Books


 

Two new books from Juliette, available on amazon:

 

The Recollections of Sir James Bacon: Judge and Vice Chancellor, 1798-1895

Edited by Juliette de Marcellus

 

 

Juliette’s forebear, Sir James Bacon, was the leading figure in the legal establishment of England throughout a great part of the 19th century. Appointed Vice Chancellor of England, and living for almost a century, he was widely known well beyond the legal profession, his obituary appearing in 1895 on the other side of the Atlantic, in the New York Times. His son would succeed him as a noted High Court judge. One of Sir James’ daughters, Lydia, was the grandmother of Rose Gordon-Clark, Juliette’s mother (see Rose & Henri ).

Sir James’ memoirs, discovered afresh by Juliette in the family papers 125 years after his death, and edited and published by her as The Recollections of Sir James Bacon, cast a lively and amusing light on the era, during a time of change as it approached the modernity of the 20th century. Sir James was celebrated as an unusually witty judge, one whose decisions were rarely challenged. His inspiring persona was all the more remarkable as he grew up in relatively humble circumstances, one of ten children, in Dickensian London, leaving school for work at the age of twelve, and ending up as one of the highest officials in the land.

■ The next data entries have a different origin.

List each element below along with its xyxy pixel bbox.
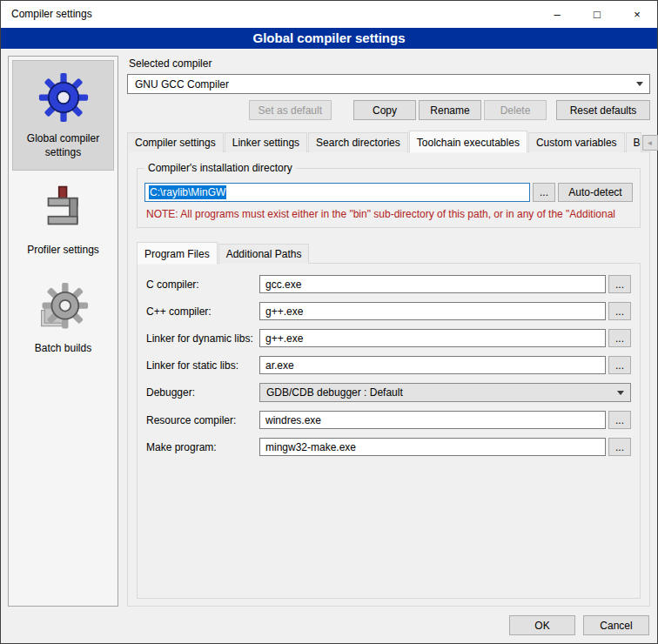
dynamic-linker-input[interactable]: g++.exe [259, 329, 606, 347]
browse-directory-button[interactable]: ... [533, 183, 555, 202]
resource-compiler-label: Resource compiler: [146, 414, 259, 426]
debugger-row: Debugger: GDB/CDB debugger : Default [146, 383, 631, 402]
sidebar-item-profiler-settings[interactable]: Profiler settings [12, 171, 114, 269]
browse-button[interactable]: ... [608, 302, 631, 320]
browse-button[interactable]: ... [608, 438, 631, 456]
main-panel: Selected compiler GNU GCC Compiler Set a… [127, 56, 650, 607]
c-compiler-label: C compiler: [146, 278, 259, 291]
debugger-select[interactable]: GDB/CDB debugger : Default [259, 383, 631, 402]
debugger-label: Debugger: [146, 386, 259, 399]
c-compiler-input[interactable]: gcc.exe [259, 275, 606, 293]
installation-directory-group: Compiler's installation directory C:\ray… [137, 168, 641, 228]
copy-button[interactable]: Copy [353, 100, 416, 120]
dialog-footer: OK Cancel [1, 614, 657, 643]
page-title: Global compiler settings [1, 28, 657, 49]
settings-tab-strip: Compiler settings Linker settings Search… [127, 131, 650, 152]
compiler-select[interactable]: GNU GCC Compiler [127, 74, 650, 94]
sidebar-item-batch-builds[interactable]: Batch builds [12, 270, 114, 367]
c-compiler-row: C compiler: gcc.exe ... [146, 275, 631, 293]
make-program-label: Make program: [146, 441, 259, 453]
static-linker-label: Linker for static libs: [146, 359, 259, 372]
installation-directory-input[interactable]: C:\raylib\MinGW [144, 183, 530, 202]
make-program-input[interactable]: mingw32-make.exe [259, 438, 606, 456]
reset-defaults-button[interactable]: Reset defaults [556, 100, 650, 120]
browse-button[interactable]: ... [608, 329, 631, 347]
blue-gear-icon [36, 70, 91, 125]
static-linker-input[interactable]: ar.exe [259, 356, 606, 374]
browse-button[interactable]: ... [608, 411, 631, 429]
tab-toolchain-executables[interactable]: Toolchain executables [409, 131, 527, 153]
installation-directory-row: C:\raylib\MinGW ... Auto-detect [144, 183, 633, 202]
cancel-button[interactable]: Cancel [583, 615, 649, 635]
window-controls: – □ × [537, 1, 657, 28]
static-linker-row: Linker for static libs: ar.exe ... [146, 356, 631, 374]
dynamic-linker-row: Linker for dynamic libs: g++.exe ... [146, 329, 631, 347]
resource-compiler-row: Resource compiler: windres.exe ... [146, 411, 631, 429]
cpp-compiler-row: C++ compiler: g++.exe ... [146, 302, 631, 320]
ok-button[interactable]: OK [509, 615, 575, 635]
compiler-settings-dialog: Compiler settings – □ × Global compiler … [0, 0, 658, 644]
tab-program-files[interactable]: Program Files [137, 242, 218, 265]
tab-linker-settings[interactable]: Linker settings [225, 132, 307, 152]
tab-scroll-buttons: ◄ ► [642, 135, 658, 151]
browse-button[interactable]: ... [608, 275, 631, 293]
tab-scroll-left-icon[interactable]: ◄ [642, 135, 658, 151]
set-as-default-button[interactable]: Set as default [249, 100, 332, 120]
debugger-select-value: GDB/CDB debugger : Default [266, 386, 617, 399]
make-program-row: Make program: mingw32-make.exe ... [146, 438, 631, 456]
compiler-actions: Set as default Copy Rename Delete Reset … [127, 100, 650, 120]
gray-gear-icon [36, 279, 91, 335]
tab-custom-variables[interactable]: Custom variables [528, 132, 625, 152]
selected-path-text: C:\raylib\MinGW [149, 185, 226, 199]
selected-compiler-label: Selected compiler [129, 57, 650, 70]
dialog-content: Global compiler settings Profiler settin… [1, 49, 657, 614]
window-title: Compiler settings [1, 1, 92, 28]
minimize-button[interactable]: – [537, 1, 577, 28]
delete-button[interactable]: Delete [484, 100, 547, 120]
compiler-select-value: GNU GCC Compiler [135, 78, 636, 91]
settings-sidebar: Global compiler settings Profiler settin… [8, 56, 118, 607]
clamp-icon [36, 181, 91, 237]
chevron-down-icon [617, 391, 624, 395]
maximize-button[interactable]: □ [577, 1, 617, 28]
program-files-pane: C compiler: gcc.exe ... C++ compiler: g+… [137, 263, 641, 599]
resource-compiler-input[interactable]: windres.exe [259, 411, 606, 429]
sidebar-item-label: Profiler settings [15, 244, 111, 258]
cpp-compiler-input[interactable]: g++.exe [259, 302, 606, 320]
toolchain-executables-pane: Compiler's installation directory C:\ray… [127, 151, 650, 607]
browse-button[interactable]: ... [608, 356, 631, 374]
chevron-down-icon [636, 82, 643, 86]
rename-button[interactable]: Rename [419, 100, 481, 120]
close-button[interactable]: × [617, 1, 657, 28]
tab-build[interactable]: Build [626, 132, 641, 152]
installation-directory-label: Compiler's installation directory [144, 162, 296, 174]
auto-detect-button[interactable]: Auto-detect [558, 183, 633, 202]
program-files-tab-strip: Program Files Additional Paths [137, 242, 641, 264]
bin-subdirectory-note: NOTE: All programs must exist either in … [146, 208, 631, 220]
tab-search-directories[interactable]: Search directories [308, 132, 408, 152]
title-bar[interactable]: Compiler settings – □ × [1, 1, 657, 28]
tab-compiler-settings[interactable]: Compiler settings [127, 132, 224, 152]
tab-additional-paths[interactable]: Additional Paths [218, 244, 310, 264]
sidebar-item-label: Global compiler settings [15, 132, 111, 159]
dynamic-linker-label: Linker for dynamic libs: [146, 332, 259, 345]
sidebar-item-label: Batch builds [15, 342, 111, 356]
sidebar-item-global-compiler-settings[interactable]: Global compiler settings [12, 60, 114, 171]
cpp-compiler-label: C++ compiler: [146, 305, 259, 318]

Enterprising and talented, Sir James’ writings span his early journalism through his legal decisions and writings, to his position at the pinnacle of government. In addition to the legal world, he also chronicled the colourful procession of British society in the second half of the 19th century, through social and political crises, friends imprisoned for gambling debts, travels to Europe in an era of turmoil and reactionism, as well as the fascinating Britons he knew in this era of Oscar Wilde and George Bernard Shaw. This vivid account, published after more than a century in the family archives, is essential reading for anyone interested in the history of Britain, the evolution of its unparalleled legal tradition, and the extraordinary figures who made it possible.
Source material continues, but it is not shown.